Kiva Systems Co-Founder: Drone Delivery Could Be As Low As 20 Cents Per Package
Hallie Siegel writes A year ago, Amazon announced its plans for Prime Air — a drone delivery service. Recently Amazon has been posting job ads, saying they are looking for drone pilots. Whatever the regulatory issues, is drone delivery financially feasible? ETH Zurich professor Raffaello D'Andrea thinks it is economically feasible to deliver small packages by drone. D'Andrea is responsible for the Flying Machine Arena ("a space where flying robots live and learn") and is co-founder of Kiva Systems, the company acquired by Amazon for $775 million in cash that innovated the robotic fulfillment system that Amazon is now implementing in many of its warehouse facilities.

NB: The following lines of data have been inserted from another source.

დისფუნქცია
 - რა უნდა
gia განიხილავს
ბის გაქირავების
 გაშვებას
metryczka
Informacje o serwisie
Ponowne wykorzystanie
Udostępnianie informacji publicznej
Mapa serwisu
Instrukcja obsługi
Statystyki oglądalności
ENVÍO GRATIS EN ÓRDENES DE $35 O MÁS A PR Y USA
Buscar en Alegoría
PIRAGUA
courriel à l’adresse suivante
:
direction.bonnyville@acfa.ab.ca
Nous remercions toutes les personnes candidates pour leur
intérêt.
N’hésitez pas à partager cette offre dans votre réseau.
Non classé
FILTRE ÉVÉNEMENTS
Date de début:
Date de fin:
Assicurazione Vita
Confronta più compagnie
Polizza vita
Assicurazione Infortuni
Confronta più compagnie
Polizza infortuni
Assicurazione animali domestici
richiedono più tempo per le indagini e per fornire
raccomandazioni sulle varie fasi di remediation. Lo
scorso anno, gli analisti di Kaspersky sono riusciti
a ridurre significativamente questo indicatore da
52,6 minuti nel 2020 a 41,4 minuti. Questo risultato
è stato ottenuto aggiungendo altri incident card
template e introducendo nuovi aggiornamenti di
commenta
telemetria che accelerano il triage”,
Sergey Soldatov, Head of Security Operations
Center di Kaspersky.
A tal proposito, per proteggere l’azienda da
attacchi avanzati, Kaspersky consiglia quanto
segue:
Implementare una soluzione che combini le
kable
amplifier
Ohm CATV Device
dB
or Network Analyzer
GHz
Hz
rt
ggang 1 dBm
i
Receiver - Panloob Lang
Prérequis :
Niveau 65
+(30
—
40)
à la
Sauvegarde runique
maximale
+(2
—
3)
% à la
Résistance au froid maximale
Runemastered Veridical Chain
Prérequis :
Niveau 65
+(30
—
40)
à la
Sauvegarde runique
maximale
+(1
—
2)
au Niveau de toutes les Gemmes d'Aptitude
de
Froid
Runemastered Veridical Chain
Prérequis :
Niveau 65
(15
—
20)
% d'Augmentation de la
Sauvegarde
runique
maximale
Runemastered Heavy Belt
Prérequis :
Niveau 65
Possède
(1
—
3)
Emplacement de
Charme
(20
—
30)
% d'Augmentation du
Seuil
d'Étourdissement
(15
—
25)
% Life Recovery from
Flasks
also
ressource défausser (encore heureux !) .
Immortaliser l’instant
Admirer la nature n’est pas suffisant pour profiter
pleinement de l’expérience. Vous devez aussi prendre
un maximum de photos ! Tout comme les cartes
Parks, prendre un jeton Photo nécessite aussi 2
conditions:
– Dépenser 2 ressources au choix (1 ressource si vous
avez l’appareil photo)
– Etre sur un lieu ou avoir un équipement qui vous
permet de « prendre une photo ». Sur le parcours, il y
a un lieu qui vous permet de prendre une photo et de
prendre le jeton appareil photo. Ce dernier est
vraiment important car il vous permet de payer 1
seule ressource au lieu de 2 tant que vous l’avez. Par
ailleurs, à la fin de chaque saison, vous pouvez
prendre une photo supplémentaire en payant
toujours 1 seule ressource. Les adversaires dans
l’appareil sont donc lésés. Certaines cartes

People often forget that the air space over your property to like 300 feet is the property owners and they can and have had people arrested for trespassing for their drones being in their airspace. This has already been to many a court case over air rights. The FAA doesn't even if made legal to fly have the right to say you can fly in a private properties airspace. It would be interesting to see how many nets people put up to their max air space if people start flying drones with valuable stuff over their property. The FAA has ZERO say over your air rights and it varies by state as to how high they go. So they would pretty much be limited to following the roads.